The data.
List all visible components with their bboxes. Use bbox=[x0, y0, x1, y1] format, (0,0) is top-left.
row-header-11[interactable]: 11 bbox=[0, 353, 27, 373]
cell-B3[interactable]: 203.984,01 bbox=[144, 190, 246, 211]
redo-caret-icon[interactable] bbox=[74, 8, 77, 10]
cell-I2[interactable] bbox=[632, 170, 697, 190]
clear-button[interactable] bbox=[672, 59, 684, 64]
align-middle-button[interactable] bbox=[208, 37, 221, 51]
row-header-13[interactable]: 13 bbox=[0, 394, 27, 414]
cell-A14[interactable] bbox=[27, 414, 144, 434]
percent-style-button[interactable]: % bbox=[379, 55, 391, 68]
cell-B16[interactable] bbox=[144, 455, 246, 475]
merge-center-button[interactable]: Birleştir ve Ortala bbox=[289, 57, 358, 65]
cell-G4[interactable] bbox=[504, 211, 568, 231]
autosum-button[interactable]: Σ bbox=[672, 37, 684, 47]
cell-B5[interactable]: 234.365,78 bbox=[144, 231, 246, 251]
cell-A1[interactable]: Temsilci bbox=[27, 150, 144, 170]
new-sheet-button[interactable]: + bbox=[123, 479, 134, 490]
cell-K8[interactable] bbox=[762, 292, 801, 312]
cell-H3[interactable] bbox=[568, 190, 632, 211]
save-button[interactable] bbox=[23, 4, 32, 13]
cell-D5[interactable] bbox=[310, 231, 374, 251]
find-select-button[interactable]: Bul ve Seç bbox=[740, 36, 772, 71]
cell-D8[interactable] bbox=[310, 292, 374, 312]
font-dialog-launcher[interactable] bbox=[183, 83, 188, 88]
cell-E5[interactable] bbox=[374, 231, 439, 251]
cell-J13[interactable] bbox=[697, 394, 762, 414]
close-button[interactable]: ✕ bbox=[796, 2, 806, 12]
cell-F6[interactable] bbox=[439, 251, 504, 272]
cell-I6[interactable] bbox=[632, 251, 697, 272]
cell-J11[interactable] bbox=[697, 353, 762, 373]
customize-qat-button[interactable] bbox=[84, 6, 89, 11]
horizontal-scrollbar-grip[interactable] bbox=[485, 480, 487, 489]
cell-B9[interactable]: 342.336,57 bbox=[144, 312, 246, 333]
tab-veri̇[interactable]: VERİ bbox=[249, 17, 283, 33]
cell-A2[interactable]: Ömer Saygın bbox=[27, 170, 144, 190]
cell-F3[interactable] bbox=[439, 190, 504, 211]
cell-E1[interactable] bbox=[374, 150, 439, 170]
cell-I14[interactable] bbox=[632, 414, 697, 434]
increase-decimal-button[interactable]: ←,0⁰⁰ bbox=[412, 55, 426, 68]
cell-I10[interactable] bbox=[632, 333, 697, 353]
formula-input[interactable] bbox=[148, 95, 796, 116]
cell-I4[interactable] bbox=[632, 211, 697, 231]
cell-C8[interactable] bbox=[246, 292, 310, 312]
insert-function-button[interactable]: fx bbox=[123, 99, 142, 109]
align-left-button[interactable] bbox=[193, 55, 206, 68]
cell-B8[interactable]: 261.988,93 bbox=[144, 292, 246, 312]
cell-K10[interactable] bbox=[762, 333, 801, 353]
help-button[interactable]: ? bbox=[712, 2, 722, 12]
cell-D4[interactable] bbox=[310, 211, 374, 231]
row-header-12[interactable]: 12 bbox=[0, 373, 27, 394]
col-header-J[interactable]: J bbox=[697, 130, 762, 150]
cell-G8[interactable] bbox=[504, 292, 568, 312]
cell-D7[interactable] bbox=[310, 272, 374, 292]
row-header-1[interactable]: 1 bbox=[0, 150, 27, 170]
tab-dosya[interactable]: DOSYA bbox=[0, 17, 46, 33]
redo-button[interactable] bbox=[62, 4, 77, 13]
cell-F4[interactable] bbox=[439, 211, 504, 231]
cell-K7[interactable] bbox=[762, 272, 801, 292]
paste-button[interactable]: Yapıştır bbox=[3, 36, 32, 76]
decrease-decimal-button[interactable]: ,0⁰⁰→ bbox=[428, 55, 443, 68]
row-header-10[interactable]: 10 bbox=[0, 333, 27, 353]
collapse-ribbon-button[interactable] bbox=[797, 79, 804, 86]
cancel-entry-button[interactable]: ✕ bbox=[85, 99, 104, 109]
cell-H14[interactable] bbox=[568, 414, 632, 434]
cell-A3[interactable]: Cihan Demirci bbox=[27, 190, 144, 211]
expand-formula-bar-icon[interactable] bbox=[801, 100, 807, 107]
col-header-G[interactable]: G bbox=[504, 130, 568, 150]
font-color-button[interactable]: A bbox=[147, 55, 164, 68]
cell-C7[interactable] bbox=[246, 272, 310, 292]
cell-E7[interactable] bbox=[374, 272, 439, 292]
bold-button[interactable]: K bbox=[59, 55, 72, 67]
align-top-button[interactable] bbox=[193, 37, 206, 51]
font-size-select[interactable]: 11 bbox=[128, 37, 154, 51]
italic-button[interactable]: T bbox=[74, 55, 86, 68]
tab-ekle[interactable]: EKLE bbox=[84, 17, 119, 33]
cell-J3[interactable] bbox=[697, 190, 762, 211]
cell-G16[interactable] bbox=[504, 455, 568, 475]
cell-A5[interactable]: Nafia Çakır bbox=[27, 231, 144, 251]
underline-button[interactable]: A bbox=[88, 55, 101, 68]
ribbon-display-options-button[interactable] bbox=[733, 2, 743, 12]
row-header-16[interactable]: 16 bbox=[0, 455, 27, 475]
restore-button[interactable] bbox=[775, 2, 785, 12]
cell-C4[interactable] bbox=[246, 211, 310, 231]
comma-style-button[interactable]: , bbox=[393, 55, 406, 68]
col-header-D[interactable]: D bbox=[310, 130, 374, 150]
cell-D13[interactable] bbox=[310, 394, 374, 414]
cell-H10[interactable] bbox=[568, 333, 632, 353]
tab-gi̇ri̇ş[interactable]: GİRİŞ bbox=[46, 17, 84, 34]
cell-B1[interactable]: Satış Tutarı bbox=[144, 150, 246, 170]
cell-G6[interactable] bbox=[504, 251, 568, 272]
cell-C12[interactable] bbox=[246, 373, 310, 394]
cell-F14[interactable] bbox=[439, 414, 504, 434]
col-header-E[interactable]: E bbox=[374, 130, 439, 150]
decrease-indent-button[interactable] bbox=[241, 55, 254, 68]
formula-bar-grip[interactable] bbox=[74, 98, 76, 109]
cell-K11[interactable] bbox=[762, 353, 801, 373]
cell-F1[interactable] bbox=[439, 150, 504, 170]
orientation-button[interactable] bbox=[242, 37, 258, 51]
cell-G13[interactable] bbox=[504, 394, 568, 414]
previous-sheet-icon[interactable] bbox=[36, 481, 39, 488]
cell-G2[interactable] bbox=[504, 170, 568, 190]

Task to carry out. Pull out each line of the records holding the string "formula".

Your response.
formula-input[interactable] bbox=[148, 95, 796, 116]
expand-formula-bar-icon[interactable] bbox=[801, 100, 807, 107]
formula-bar-grip[interactable] bbox=[74, 98, 76, 109]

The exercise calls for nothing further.